Леонид Дмитриевич Семенов
VAE VICTIS![1]

   У Чехова на портретах желчное, недоверчивое лицо, скорее неприятное, чем симпатичное. Думаем, что оно бы прояснилось теперь, если бы он был с нами…
   Он умер за две недели до взрыва у Варшавского вокзала[2], того взрыва, который оказался снежным комом для России, брошенным с высокой горы и превратившимся теперь в огромную лавину. Лавина не знает преград. Пред ней не устояло уже и то, на что возлагал такие странные и свои последние надежды великий безумец Германии – Ницше (см. его Antichrist и Jenseits von Gut und Bos). Да, и русское правительство – последняя надежда Заратустры на истинную аристократию власти в стиле Тацита[3] поддалась ей и двинулась уже с ней – сначала медленно, но все быстрей и быстрей, как огромная ледяная глыба… Святополк-Мирский, 12 декабря, 18 февраля, 6 июня[4] – ее этапные пункты.
   Перевернулась стрелка истории, наступил новый час!
   Чехов умер!
   Ницше, этот проповедник радости жизни, проповедник сильного, мощного грядущего человека, сверхчеловека. Он не был пророком своего отечества и, может быть, никогда Германия не слышала таких язвительных и бичующих речей от своего сына, как от бывшего базельского профессора. Он, в тоске скитаясь по всему кладбищу Европы[5], обращал свои последние помутневшие взоры на Север и там в стране, которой готовил бронированный кулак «железный канцлер» его родины[6], канцлер едва ли не в стиле Тацита[7], – в серой стране Достоевского находил истинное, великолепное воплощение воли и власти, за которую молился, в надежде, что у ее ног разобьется мутная социал-демократическая волна, что в ней воплотится истинная аристократия духа, цвет и удаль жизни[8]
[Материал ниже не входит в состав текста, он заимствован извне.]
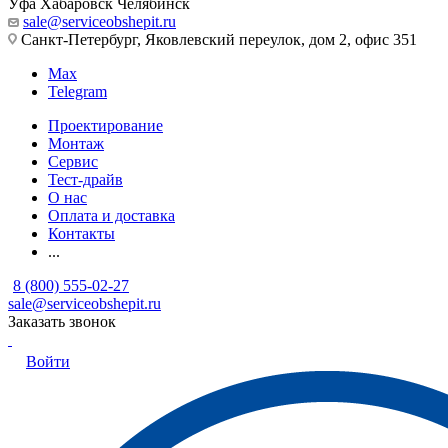
Уфа
Хабаровск
Челябинск
sale@serviceobshepit.ru
Санкт-Петербург, Яковлевский переулок, дом 2, офис 351
Max
Telegram
Проектирование
Монтаж
Сервис
Тест-драйв
О нас
Оплата и доставка
Контакты
...
8 (800) 555-02-27
sale@serviceobshepit.ru
Заказать звонок
Войти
   Но какая ирония, какая насмешка над пророками! Чехов стал известен, когда светлые очи Заратустры уже потускнели и остановились навсегда[9]. В той самой стране, на строй которой Заратустра возлагал свои такие смелые и такие хрупкие надежды[10], Чехов никогда не говорил о «строе», о «правительстве», еще менее об аристократии духа и гордом Дионисе, боге радости жизни[11]. Но и он имел какие-то свои стадии, в которые как-то не смел верить, точно от боязни обмануться в них, говорил робко и с оговорками о грядущем – о счастливом человечестве, которое будет после нас когда-то через 300 лет, мечтал… мечтал, какой это странный скачок, но так рассказывают его близкие, – мечтал почти на смертном одре – о войне, мечтал попасть на Дальний Восток, туда, потому что только там «настоящая жизнь»[12]. Там «жизнь», а – тут? Что же тут?